Data under study section start

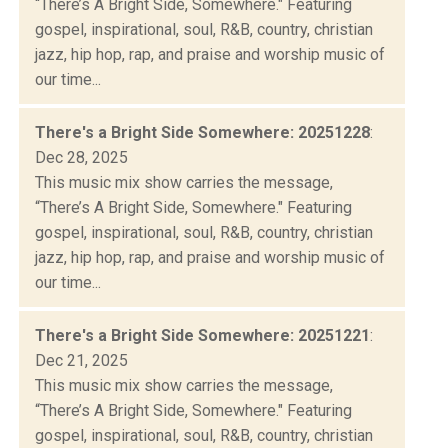
“There’s A Bright Side, Somewhere." Featuring
gospel, inspirational, soul, R&B, country, christian
jazz, hip hop, rap, and praise and worship music of
our time...
There's a Bright Side Somewhere: 20251228
:
Dec 28, 2025
This music mix show carries the message,
“There’s A Bright Side, Somewhere." Featuring
gospel, inspirational, soul, R&B, country, christian
jazz, hip hop, rap, and praise and worship music of
our time...
There's a Bright Side Somewhere: 20251221
:
Dec 21, 2025
This music mix show carries the message,
“There’s A Bright Side, Somewhere." Featuring
gospel, inspirational, soul, R&B, country, christian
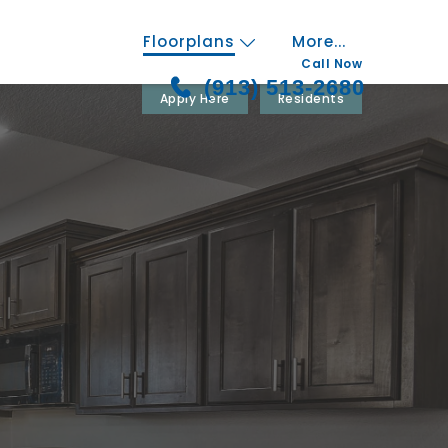
Floorplans
More...
Call Now
(913) 513-2680
Apply Here
Residents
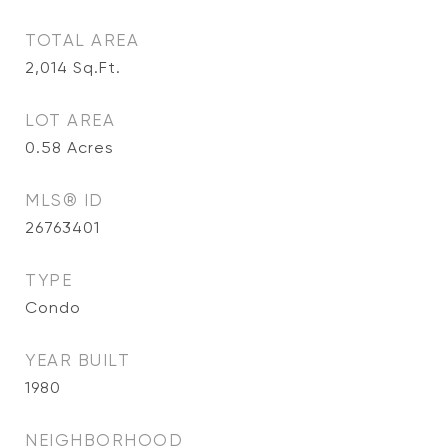
TOTAL AREA
2,014
Sq.Ft.
LOT AREA
0.58
Acres
MLS® ID
26763401
TYPE
Condo
YEAR BUILT
1980
NEIGHBORHOOD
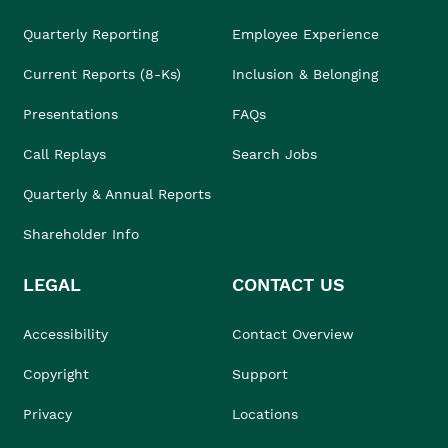
Quarterly Reporting
Employee Experience
Current Reports (8-Ks)
Inclusion & Belonging
Presentations
FAQs
Call Replays
Search Jobs
Quarterly & Annual Reports
Shareholder Info
LEGAL
CONTACT US
Accessibility
Contact Overview
Copyright
Support
Privacy
Locations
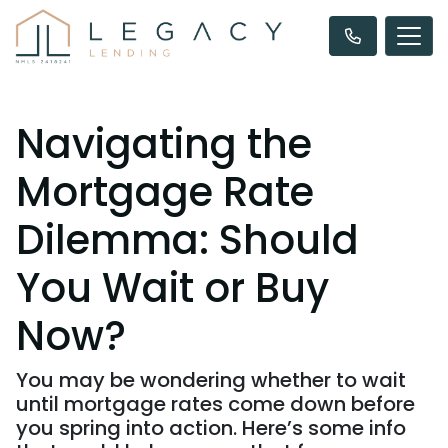
Navigating the
Mortgage Rate
Dilemma: Should
You Wait or Buy
Now?
You may be wondering whether to wait
until mortgage rates come down before
you spring into action. Here’s some info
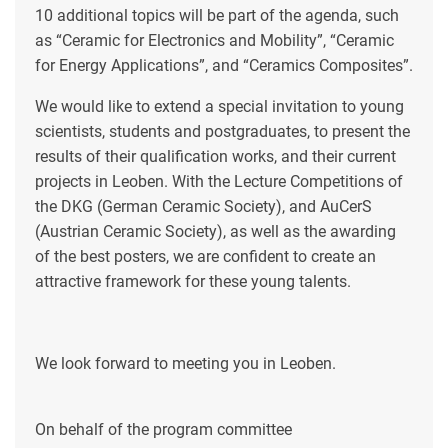
10 additional topics will be part of the agenda, such
as “Ceramic for Electronics and Mobility”, “Ceramic
for Energy Applications”, and “Ceramics Composites”.
We would like to extend a special invitation to young
scientists, students and postgraduates, to present the
results of their qualification works, and their current
projects in Leoben. With the Lecture Competitions of
the DKG (German Ceramic Society), and AuCerS
(Austrian Ceramic Society), as well as the awarding
of the best posters, we are confident to create an
attractive framework for these young talents.
We look forward to meeting you in Leoben.
On behalf of the program committee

Data under study section end

Exercise: The answer must be the line containing "the DKG (German Ceramic Society), and AuCerS" and every line after it to the end of the data, each set down exactly.

Task output:
the DKG (German Ceramic Society), and AuCerS
(Austrian Ceramic Society), as well as the awarding
of the best posters, we are confident to create an
attractive framework for these young talents.
We look forward to meeting you in Leoben.
On behalf of the program committee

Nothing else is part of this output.